— Input records —
• • •

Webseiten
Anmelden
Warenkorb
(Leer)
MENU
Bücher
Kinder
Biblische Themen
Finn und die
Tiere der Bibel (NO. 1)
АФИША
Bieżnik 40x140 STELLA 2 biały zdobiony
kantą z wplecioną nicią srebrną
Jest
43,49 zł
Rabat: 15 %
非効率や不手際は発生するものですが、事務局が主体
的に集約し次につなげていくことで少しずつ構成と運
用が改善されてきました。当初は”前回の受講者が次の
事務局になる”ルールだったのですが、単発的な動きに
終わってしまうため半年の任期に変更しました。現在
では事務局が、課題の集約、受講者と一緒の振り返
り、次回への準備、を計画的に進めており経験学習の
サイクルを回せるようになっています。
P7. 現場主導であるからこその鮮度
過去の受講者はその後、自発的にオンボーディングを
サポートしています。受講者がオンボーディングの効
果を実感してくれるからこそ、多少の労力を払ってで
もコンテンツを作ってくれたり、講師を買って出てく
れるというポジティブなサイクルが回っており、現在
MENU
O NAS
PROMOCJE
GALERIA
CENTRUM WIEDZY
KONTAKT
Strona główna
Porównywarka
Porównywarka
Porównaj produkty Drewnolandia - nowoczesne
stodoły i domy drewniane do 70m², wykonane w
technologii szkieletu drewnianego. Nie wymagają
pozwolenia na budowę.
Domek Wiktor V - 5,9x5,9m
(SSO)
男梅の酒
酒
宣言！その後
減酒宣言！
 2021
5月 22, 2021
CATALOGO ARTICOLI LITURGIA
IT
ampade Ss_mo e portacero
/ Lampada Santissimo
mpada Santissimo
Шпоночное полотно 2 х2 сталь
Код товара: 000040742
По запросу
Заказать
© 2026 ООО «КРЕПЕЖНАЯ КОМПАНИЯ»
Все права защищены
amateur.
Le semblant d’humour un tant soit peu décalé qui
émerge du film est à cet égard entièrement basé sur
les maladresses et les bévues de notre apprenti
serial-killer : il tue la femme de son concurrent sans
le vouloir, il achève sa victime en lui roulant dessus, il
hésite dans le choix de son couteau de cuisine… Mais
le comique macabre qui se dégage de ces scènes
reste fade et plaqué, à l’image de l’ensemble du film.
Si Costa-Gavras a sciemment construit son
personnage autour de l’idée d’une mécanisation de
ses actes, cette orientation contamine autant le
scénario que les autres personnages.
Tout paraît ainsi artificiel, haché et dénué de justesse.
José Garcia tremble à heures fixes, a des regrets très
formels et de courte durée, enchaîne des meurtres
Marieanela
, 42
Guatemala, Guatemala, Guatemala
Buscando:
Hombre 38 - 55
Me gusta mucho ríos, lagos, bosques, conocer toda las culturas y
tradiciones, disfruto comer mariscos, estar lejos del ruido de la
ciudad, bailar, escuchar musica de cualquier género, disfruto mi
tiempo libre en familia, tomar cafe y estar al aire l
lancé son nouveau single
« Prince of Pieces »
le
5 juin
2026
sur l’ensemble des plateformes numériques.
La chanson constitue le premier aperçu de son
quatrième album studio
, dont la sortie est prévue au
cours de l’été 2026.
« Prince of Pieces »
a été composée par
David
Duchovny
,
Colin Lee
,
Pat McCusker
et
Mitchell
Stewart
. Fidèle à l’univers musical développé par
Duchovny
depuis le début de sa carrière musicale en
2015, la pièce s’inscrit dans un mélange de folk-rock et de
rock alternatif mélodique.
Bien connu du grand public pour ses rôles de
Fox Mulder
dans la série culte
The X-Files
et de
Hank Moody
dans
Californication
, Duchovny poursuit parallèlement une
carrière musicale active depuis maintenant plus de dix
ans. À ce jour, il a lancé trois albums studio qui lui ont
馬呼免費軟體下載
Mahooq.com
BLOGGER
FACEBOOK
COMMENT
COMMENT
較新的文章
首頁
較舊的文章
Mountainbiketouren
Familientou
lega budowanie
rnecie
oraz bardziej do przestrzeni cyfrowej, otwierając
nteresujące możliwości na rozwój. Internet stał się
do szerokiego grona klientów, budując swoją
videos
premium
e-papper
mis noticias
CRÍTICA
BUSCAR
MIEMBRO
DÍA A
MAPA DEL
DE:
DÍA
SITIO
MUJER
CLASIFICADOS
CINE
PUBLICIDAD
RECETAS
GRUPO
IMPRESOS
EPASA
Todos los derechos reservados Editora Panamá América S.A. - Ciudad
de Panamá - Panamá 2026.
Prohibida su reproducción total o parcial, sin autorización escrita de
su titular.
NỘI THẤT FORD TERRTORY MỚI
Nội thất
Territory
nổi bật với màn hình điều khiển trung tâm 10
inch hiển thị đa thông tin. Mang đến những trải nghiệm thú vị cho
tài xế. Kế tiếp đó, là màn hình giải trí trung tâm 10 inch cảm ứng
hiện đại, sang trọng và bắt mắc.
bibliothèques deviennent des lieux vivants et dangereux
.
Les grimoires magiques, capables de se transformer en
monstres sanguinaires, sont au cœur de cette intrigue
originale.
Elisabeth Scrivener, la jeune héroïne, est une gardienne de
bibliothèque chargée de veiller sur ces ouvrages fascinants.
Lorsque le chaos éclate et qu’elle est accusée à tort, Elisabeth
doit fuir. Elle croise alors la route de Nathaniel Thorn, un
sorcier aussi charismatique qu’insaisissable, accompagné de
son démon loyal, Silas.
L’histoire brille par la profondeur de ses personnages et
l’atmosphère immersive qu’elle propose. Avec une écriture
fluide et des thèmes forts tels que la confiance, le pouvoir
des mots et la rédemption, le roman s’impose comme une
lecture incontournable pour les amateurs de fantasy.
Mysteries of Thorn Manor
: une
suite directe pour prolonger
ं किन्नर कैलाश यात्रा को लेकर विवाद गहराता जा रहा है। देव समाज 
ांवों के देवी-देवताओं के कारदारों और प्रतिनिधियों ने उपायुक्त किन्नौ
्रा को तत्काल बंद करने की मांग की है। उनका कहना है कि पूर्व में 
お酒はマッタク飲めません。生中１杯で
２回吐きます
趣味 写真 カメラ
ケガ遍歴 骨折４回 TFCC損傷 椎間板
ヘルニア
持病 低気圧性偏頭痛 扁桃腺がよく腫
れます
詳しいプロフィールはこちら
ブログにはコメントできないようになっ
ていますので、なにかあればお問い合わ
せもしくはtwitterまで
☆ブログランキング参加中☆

• • •

— Requirement —
From the first line above through the line that contains "Si Costa-Gavras a sciemment construit son", quote each line exactly. Output nothing more.

— Solution to the problem —
Webseiten
Anmelden
Warenkorb
(Leer)
MENU
Bücher
Kinder
Biblische Themen
Finn und die
Tiere der Bibel (NO. 1)
АФИША
Bieżnik 40x140 STELLA 2 biały zdobiony
kantą z wplecioną nicią srebrną
Jest
43,49 zł
Rabat: 15 %
非効率や不手際は発生するものですが、事務局が主体
的に集約し次につなげていくことで少しずつ構成と運
用が改善されてきました。当初は”前回の受講者が次の
事務局になる”ルールだったのですが、単発的な動きに
終わってしまうため半年の任期に変更しました。現在
では事務局が、課題の集約、受講者と一緒の振り返
り、次回への準備、を計画的に進めており経験学習の
サイクルを回せるようになっています。
P7. 現場主導であるからこその鮮度
過去の受講者はその後、自発的にオンボーディングを
サポートしています。受講者がオンボーディングの効
果を実感してくれるからこそ、多少の労力を払ってで
もコンテンツを作ってくれたり、講師を買って出てく
れるというポジティブなサイクルが回っており、現在
MENU
O NAS
PROMOCJE
GALERIA
CENTRUM WIEDZY
KONTAKT
Strona główna
Porównywarka
Porównywarka
Porównaj produkty Drewnolandia - nowoczesne
stodoły i domy drewniane do 70m², wykonane w
technologii szkieletu drewnianego. Nie wymagają
pozwolenia na budowę.
Domek Wiktor V - 5,9x5,9m
(SSO)
男梅の酒
酒
宣言！その後
減酒宣言！
 2021
5月 22, 2021
CATALOGO ARTICOLI LITURGIA
IT
ampade Ss_mo e portacero
/ Lampada Santissimo
mpada Santissimo
Шпоночное полотно 2 х2 сталь
Код товара: 000040742
По запросу
Заказать
© 2026 ООО «КРЕПЕЖНАЯ КОМПАНИЯ»
Все права защищены
amateur.
Le semblant d’humour un tant soit peu décalé qui
émerge du film est à cet égard entièrement basé sur
les maladresses et les bévues de notre apprenti
serial-killer : il tue la femme de son concurrent sans
le vouloir, il achève sa victime en lui roulant dessus, il
hésite dans le choix de son couteau de cuisine… Mais
le comique macabre qui se dégage de ces scènes
reste fade et plaqué, à l’image de l’ensemble du film.
Si Costa-Gavras a sciemment construit son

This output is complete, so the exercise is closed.